Come noto, era figlio illegittimo e visse sempre solo, senza sposarsi. Non sembrò nutrire un affetto particolare per la sua patria, la Repubblica di Firenze. Finito l’apprendistato in Toscana visse dieci anni a Milano presso la corte di Lodovico il Moro. Alla caduta del Duca, dopo un brevissimo periodo con Cesare Borgia, continuò a spostarsi tra Firenze, Milano e Roma. Alla fine, accettò l’invito del Re e si trasferì in Francia dove trascorse la vecchiaia e morì. Non era un uomo insensibile, né mancava di virtù morali, ma per tutta la vita rimase fedele alle proprie aspirazioni, distaccato dalle cose terrene. In qualunque situazione, favorevole o svantaggiosa, Leonardo non mostrava quasi mai interesse per valori comuni quali l’amor di patria, l’amicizia o l’inimicizia, il bene o il male, il bello o il brutto, il guadagno o la perdita. Non si lasciava allettare dalla promessa di onori e denaro, ma non cercava neppure di opporsi alla volontà dei potenti. Continuava semplicemente ad andare avanti, inseguendo solo ciò che gli stava a cuore. La sua strada non aveva nulla a che fare con l’etica mondana.

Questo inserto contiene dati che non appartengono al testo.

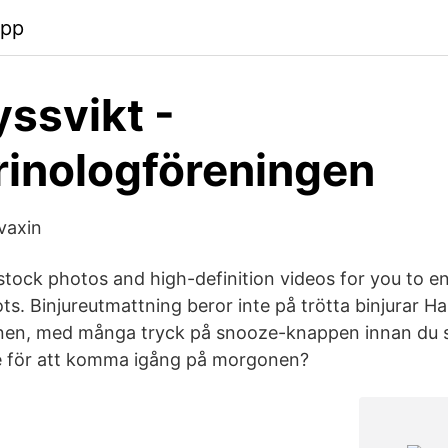
app
ssvikt -
inologföreningen
evaxin
stock photos and high-definition videos for you to en
ts. Binjureutmattning beror inte på trötta binjurar Ha
en, med många tryck på snooze-knappen innan du s
e för att komma igång på morgonen?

Il pittore di Monna Lisa, l’elegante figura femminile su cui aleggia il misterioso sorriso che tutti conosciamo, fu al tempo stesso l’autore della Battaglia di Anghiari, dove si scontravano furiosi guerrieri dalla forza erculea, in grado di intimidire anche i più feroci demoni della cosmologia orientale.
Quel Leonardo che osservava e studiava il movimento delle acque, la vita delle piante, che analizzava il volo degli uccelli, era lo stesso Leonardo che fissava poi lo sguardo sul volto dei cadaveri di giustiziati, impugnando il bisturi per i suoi studi di anatomia. Era in possesso di una incommensurabile scala di valori che il senso comune, sul quale si misurava la società dell’epoca, non arrivava certo a comprendere. La sua natura di uomo libero e cosmopolita si manifestava nella capacità di andare al di là delle regole: in lui si sono realizzate le più alte aspirazioni di vitalità e originalità del Rinascimento italiano.
Credo che tutto ciò sia stato reso possibile dalla sua non comune «volontà di dominare se stesso»: «Non si può avere maggiore né minore signoria» scrisse «che quella di sé medesimo». (3) Per Leonardo, quindi, il dominio di se stesso era il primo imperativo morale: la questione più importante di tutte le altre.
Ritengo che chi esercita a pieno il controllo di sé possa adattarsi liberamente a qualunque realtà; l’atteggiamento verso i fatti della vita, di conseguenza, verso il bello e il brutto, il bene e il male, acquista un valore secondario. Per fare un esempio, egli rispose senza battere ciglio all’invito del re di Francia che aveva sconfitto il suo mecenate Lodovico il Moro. Benché agli occhi di tutti ciò potesse apparire una mancanza di coerenza morale, per lui non si trattò di opportunismo, bensì di grande tolleranza e apertura mentale.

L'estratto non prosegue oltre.